**RECORDS SUPPLIED:**
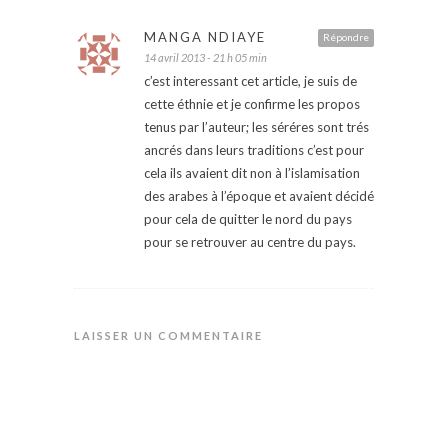
MANGA NDIAYE
Répondre
14 avril 2013 - 21 h 05 min
c’est interessant cet article, je suis de
cette éthnie et je confirme les propos
tenus par l’auteur; les séréres sont trés
ancrés dans leurs traditions c’est pour
cela ils avaient dit non à l’islamisation
des arabes à l’époque et avaient décidé
pour cela de quitter le nord du pays
pour se retrouver au centre du pays.
LAISSER UN COMMENTAIRE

**TASK TO COMPLETE:** Print the lines from the one containing "pour cela de quitter le nord du pays" through the end of the material, word for word, and nothing else.

**EXERCISE ANSWER:**
pour cela de quitter le nord du pays
pour se retrouver au centre du pays.
LAISSER UN COMMENTAIRE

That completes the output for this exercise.